┌────────
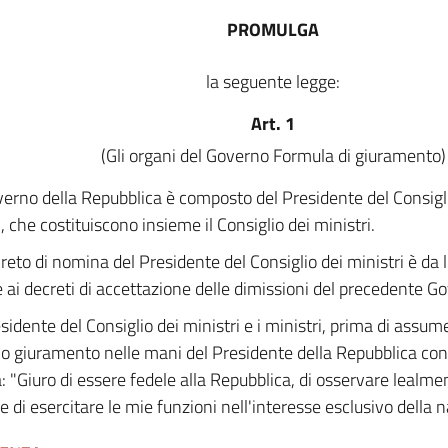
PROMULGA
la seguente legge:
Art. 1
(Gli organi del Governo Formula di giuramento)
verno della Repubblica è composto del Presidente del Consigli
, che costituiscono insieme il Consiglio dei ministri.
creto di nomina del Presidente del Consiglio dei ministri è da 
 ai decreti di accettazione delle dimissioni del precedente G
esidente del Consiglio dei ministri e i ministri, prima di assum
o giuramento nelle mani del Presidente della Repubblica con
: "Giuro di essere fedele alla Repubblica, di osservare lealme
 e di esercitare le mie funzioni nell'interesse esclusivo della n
└────────
┌────────
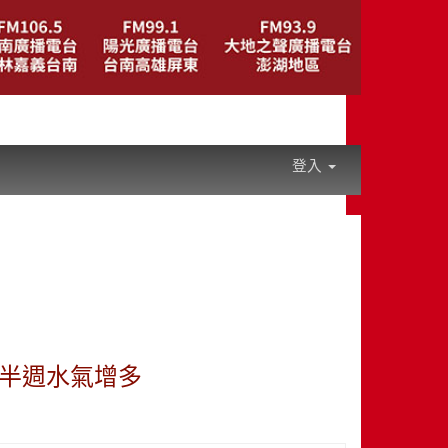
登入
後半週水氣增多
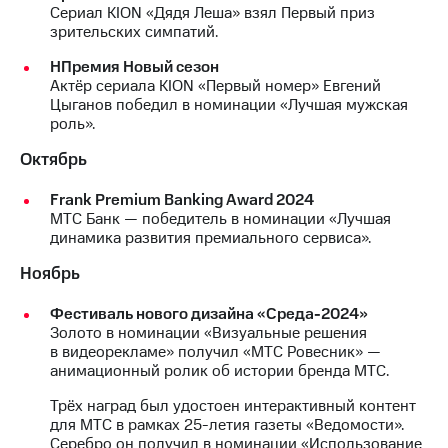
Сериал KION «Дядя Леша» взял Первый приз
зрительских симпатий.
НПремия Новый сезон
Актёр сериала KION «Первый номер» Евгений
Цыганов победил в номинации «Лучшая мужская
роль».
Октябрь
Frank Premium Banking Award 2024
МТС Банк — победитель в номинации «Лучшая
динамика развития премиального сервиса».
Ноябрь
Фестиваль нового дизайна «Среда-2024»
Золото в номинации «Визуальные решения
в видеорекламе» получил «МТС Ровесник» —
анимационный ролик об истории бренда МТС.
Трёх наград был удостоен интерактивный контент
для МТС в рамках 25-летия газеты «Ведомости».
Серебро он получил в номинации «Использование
└────────
┌────────
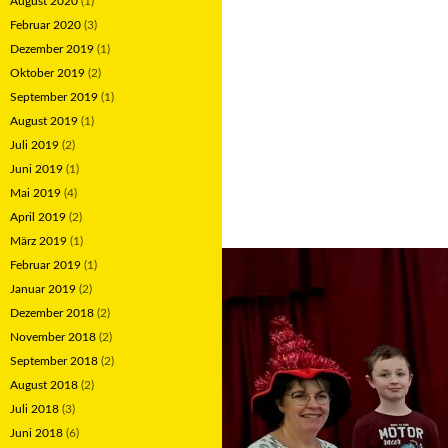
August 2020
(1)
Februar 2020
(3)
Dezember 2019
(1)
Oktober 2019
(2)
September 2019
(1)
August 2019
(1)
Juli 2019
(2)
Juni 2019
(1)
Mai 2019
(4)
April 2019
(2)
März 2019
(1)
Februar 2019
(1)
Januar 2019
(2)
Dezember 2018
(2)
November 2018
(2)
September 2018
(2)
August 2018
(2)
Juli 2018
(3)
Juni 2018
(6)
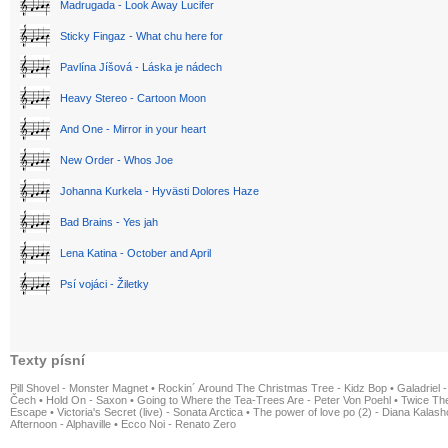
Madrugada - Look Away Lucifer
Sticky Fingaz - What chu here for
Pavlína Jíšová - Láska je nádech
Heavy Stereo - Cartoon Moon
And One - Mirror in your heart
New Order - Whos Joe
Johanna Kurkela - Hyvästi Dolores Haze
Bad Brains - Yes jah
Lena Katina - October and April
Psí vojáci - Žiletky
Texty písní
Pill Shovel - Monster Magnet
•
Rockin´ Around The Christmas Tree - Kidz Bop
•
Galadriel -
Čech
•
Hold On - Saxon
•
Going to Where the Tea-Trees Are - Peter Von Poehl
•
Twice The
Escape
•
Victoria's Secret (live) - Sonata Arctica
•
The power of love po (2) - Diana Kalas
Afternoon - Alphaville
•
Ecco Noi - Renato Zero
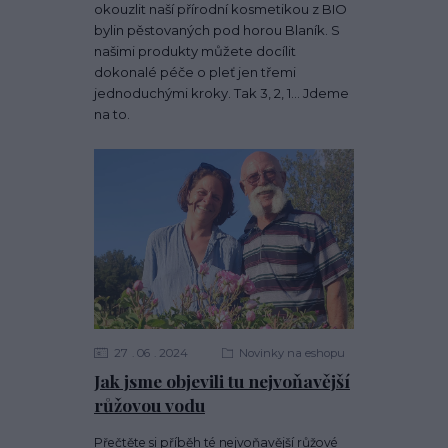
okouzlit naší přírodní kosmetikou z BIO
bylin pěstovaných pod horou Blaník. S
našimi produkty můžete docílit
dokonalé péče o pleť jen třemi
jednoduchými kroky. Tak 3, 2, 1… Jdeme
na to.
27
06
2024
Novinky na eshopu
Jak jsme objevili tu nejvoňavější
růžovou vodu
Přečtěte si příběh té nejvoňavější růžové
└────────
* _YOUR TASK_
Using the entries above, give back exactly the line containing "esidente del Consiglio dei ministri e", the line containing "e di esercitare", and every line between them, and nothing else.

* _TASK SOLUTION_
esidente del Consiglio dei ministri e i ministri, prima di assum
o giuramento nelle mani del Presidente della Repubblica con
: "Giuro di essere fedele alla Repubblica, di osservare lealme
 e di esercitare le mie funzioni nell'interesse esclusivo della n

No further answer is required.